As a Doctor Who fan and a Superman fan, the Twelfth Doctor special The Return of Doctor Mysterio (2016) is one of my favorite episodes. I was curious to see how they would continue the story in comic book format.
And, well, not great, as it turns out.
I have thoughts.
The Doctor recruits Grant and family to find the remaining gemstones, the first of which turned Grant into the superhero known as "the Ghost" in the TV episode.
First, the TARDIS takes them to a dystopian future New York City which has been destroyed by war against "the Smoke," a man who acquired one of the stones and followed Ghost's example, only it all went wrong. Okay, so George Mann understands the superhero genre and conventions.
There are some things, as a superhero fan, I really appreciated about this segment:
The parallels to Injustice, with having a "Superman" type character out to control everything, to the point where he ends up becoming the villain.
The fact that the Smoke, in his human form, looks like Superman's villain, Lex Luthor.
The way the Twelfth Doctor clocks Smoke immediately as "he's not a super villain. He's just a very confused, very scared young man." Which is very much in keeping with the Twelfth Doctor's compassionate side.
Unfortunately, as is my problem with a lot of the DW tie-in comics, this suffers from ridiculous pacing problems. The whole story with the dystopian New York and Smoke could easily have been expanded and delved into both Ethan/Smoke and Grant/Ghost's characters, but instead it wraps up in just over one issue and we're off to chase the next gemstone.
The second story is much more confusing. They land on an alien world where the people have willingly allowed Harmony Shoal (the floating brains from the episode) to take over. This is due to a convoluted bit of exposition regarding how these people evolved, which only made things more confusing. Also, their whole bodies are their brains? Or something?
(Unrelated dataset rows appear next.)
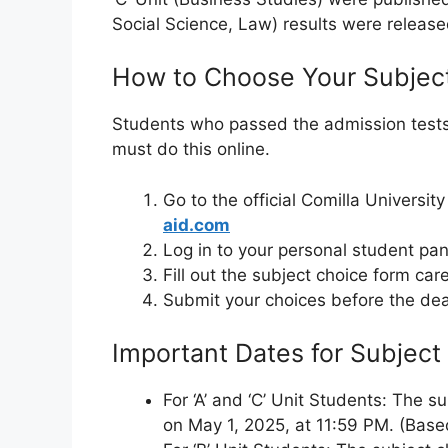
Social Science, Law) results were released
How to Choose Your Subjec
Students who passed the admission tests 
must do this online.
Go to the official Comilla Universi
aid.com
Log in to your personal student pan
Fill out the subject choice form care
Submit your choices before the dea
Important Dates for Subject
For ‘A’ and ‘C’ Unit Students: The su
on May 1, 2025, at 11:59 PM. (Based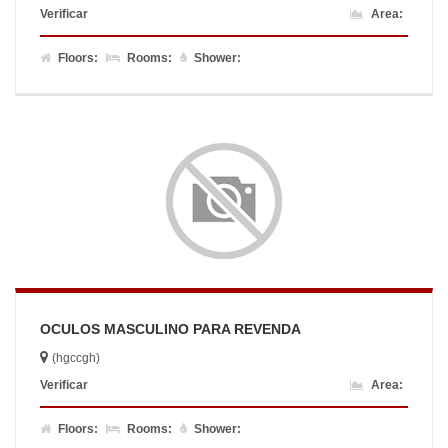
Verificar
Area:
Floors:
Rooms:
Shower:
OCULOS MASCULINO PARA REVENDA
(hgccgh)
Verificar
Area:
Floors:
Rooms:
Shower: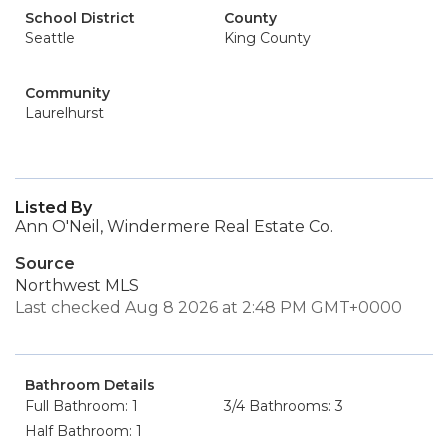
School District
County
Seattle
King County
Community
Laurelhurst
Listed By
Ann O'Neil, Windermere Real Estate Co.
Source
Northwest MLS
Last checked Aug 8 2026 at 2:48 PM GMT+0000
Bathroom Details
Full Bathroom: 1
3/4 Bathrooms: 3
Half Bathroom: 1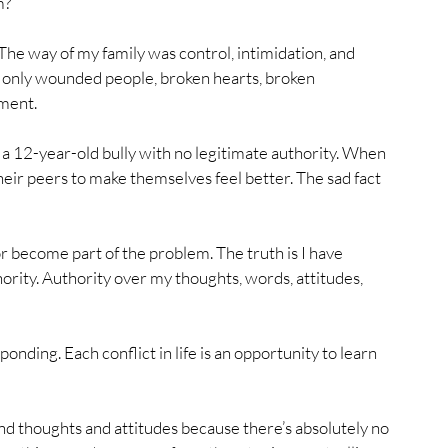
m?
The way of my family was control, intimidation, and 
- only wounded people, broken hearts, broken 
ment. 
of a 12-year-old bully with no legitimate authority. When 
their peers to make themselves feel better. The sad fact 
or become part of the problem. The truth is I have 
ority. Authority over my thoughts, words, attitudes, 
ponding. Each conflict in life is an opportunity to learn 
nd thoughts and attitudes because there’s absolutely no 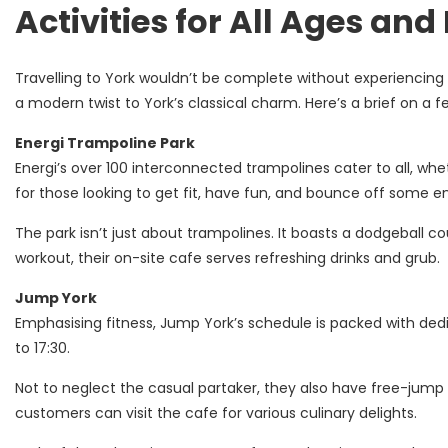
Activities for All Ages and
Travelling to York wouldn’t be complete without experiencing t
a modern twist to York’s classical charm. Here’s a brief on a 
Energi Trampoline Park
Energi’s over 100 interconnected trampolines cater to all, wheth
for those looking to get fit, have fun, and bounce off some e
The park isn’t just about trampolines. It boasts a dodgeball co
workout, their on-site cafe serves refreshing drinks and grub.
Jump York
Emphasising fitness, Jump York’s schedule is packed with dedic
to 17:30.
Not to neglect the casual partaker, they also have free-jump 
customers can visit the cafe for various culinary delights.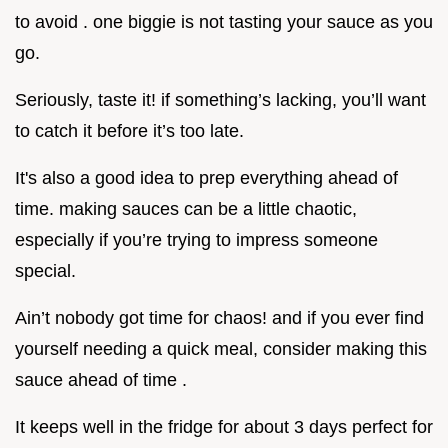
to avoid . one biggie is not tasting your sauce as you
go.
Seriously, taste it! if something’s lacking, you’ll want
to catch it before it’s too late.
It's also a good idea to prep everything ahead of
time. making sauces can be a little chaotic,
especially if you’re trying to impress someone
special.
Ain’t nobody got time for chaos! and if you ever find
yourself needing a quick meal, consider making this
sauce ahead of time .
It keeps well in the fridge for about 3 days perfect for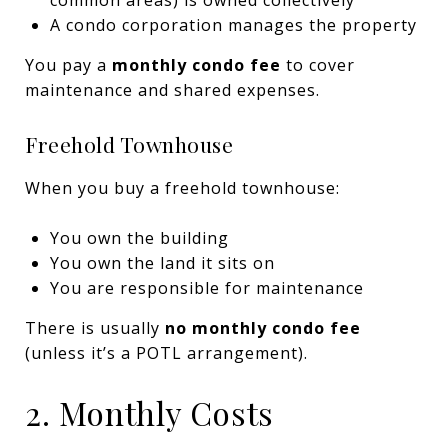
A condo corporation manages the property
You pay a
monthly condo fee
to cover
maintenance and shared expenses.
Freehold Townhouse
When you buy a freehold townhouse:
You own the building
You own the land it sits on
You are responsible for maintenance
There is usually
no monthly condo fee
(unless it’s a POTL arrangement).
2. Monthly Costs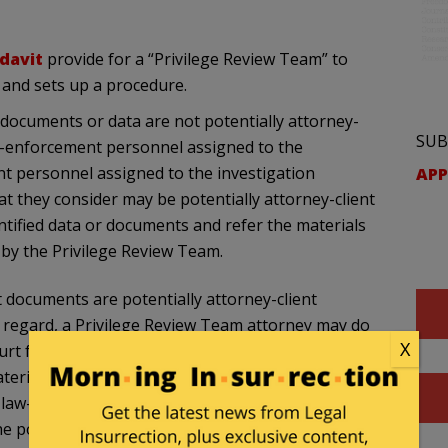
davit
provide for a “Privilege Review Team” to
, and sets up a procedure.
 documents or data are not potentially attorney-
SUB
law-enforcement personnel assigned to the
nt personnel assigned to the investigation
APP
t they consider may be potentially attorney-client
entified data or documents and refer the materials
 by the Privilege Review Team.
t documents are potentially attorney-client
at regard, a Privilege Review Team attorney may do
X
court for a determination whether or not the
erial; (b) defer seeking court intervention and
o law-enforcement personnel assigned to the
he potential p1ivilege holder, request the privilege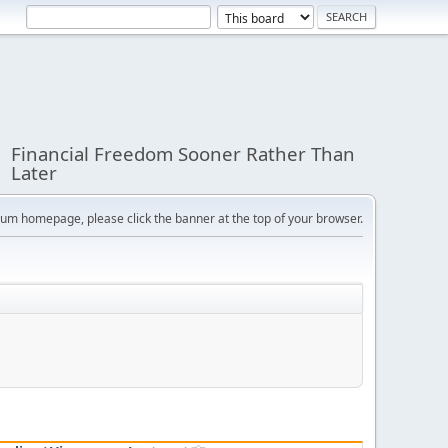
Financial Freedom Sooner Rather Than
Later
orum homepage, please click the banner at the top of your browser.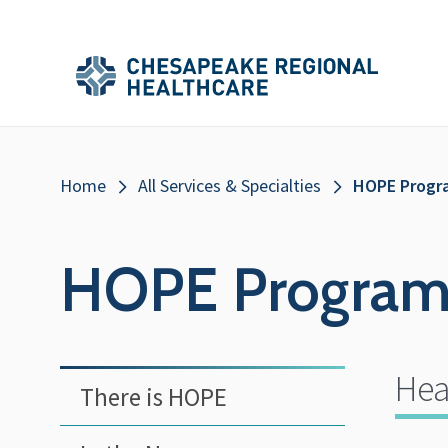
Skip to main content
Secondary
Main
Main
Menu
Menu
(Header)
Breadcrumb
Home
All Services & Specialties
HOPE Progr
HOPE Progra
Hea
There is HOPE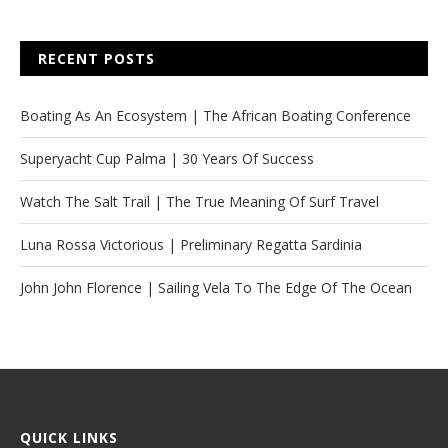
RECENT POSTS
Boating As An Ecosystem | The African Boating Conference
Superyacht Cup Palma | 30 Years Of Success
Watch The Salt Trail | The True Meaning Of Surf Travel
Luna Rossa Victorious | Preliminary Regatta Sardinia
John John Florence | Sailing Vela To The Edge Of The Ocean
QUICK LINKS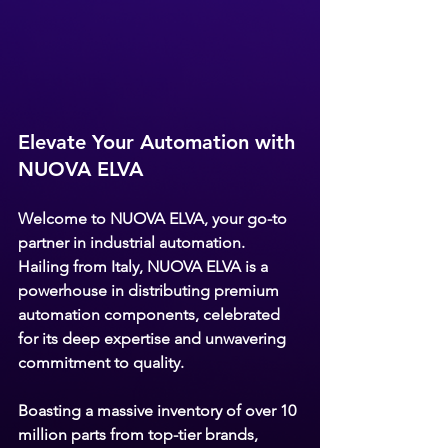
Elevate Your Automation with 
NUOVA ELVA
Welcome to 
NUOVA ELVA,
 your go-to 
partner in industrial automation. 
Hailing from Italy, NUOVA ELVA is a 
powerhouse in distributing premium 
automation components, celebrated 
for its deep expertise and unwavering 
commitment to quality.
Boasting a massive inventory of over 10 
million parts from top-tier brands, 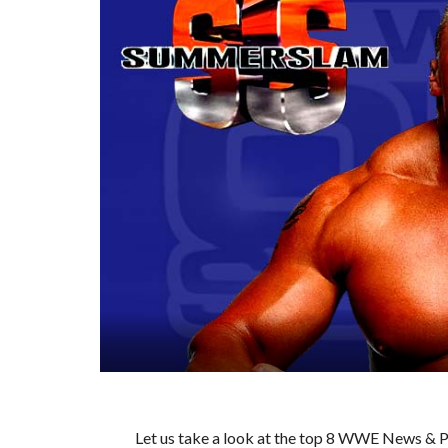
Let us take a look at the top 8 WWE News & Pr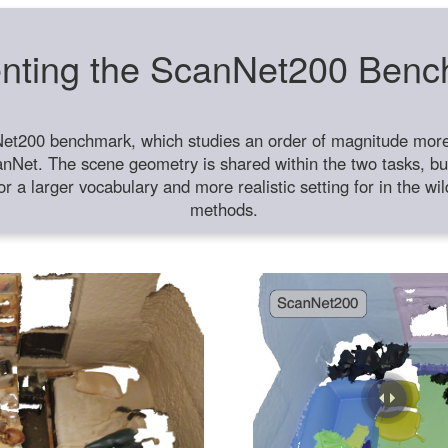
nting the ScanNet200 Ben
et200 benchmark, which studies an order of magnitude more 
anNet. The scene geometry is shared within the two tasks, but
or a larger vocabulary and more realistic setting for in the w
methods.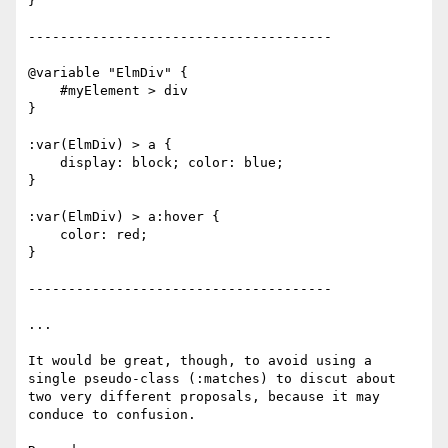
}

--------------------------------------

@variable "ElmDiv" {

    #myElement > div

}

:var(ElmDiv) > a {

    display: block; color: blue;

}

:var(ElmDiv) > a:hover {

    color: red;

}

--------------------------------------

...

It would be great, though, to avoid using a

single pseudo-class (:matches) to discut about

two very different proposals, because it may

conduce to confusion.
In the third part, we get the return of the Sycorax from 2005's The Christmas Invasion and just . . . why? Why are they here? They add nothing and they're not interesting.
Lucy, Grant's wife, narrates at the reader non-stop. And she doesn't come off like the character from the episode, either, but a much more generic "wife of the superhero" type. She's missing the humor that made her character work on screen, and the narration is all trite superhero cliches.
We get three different pencillers across a very short span of pages, and while the first two are relatively similar in style, the third is jarring. I also found it hard to tell what was going on in some of the scenes. Which is, you know, a problem in a comic book!
All-in-all, I was disappointed with this. I feel like it could have worked, had it stayed with the first story and expanded on that. It really felt like a "superheroes-but-with-the Doctor" story, but the book as a whole was too rushed and chaotic. Would not recommend, even if you loved the episode.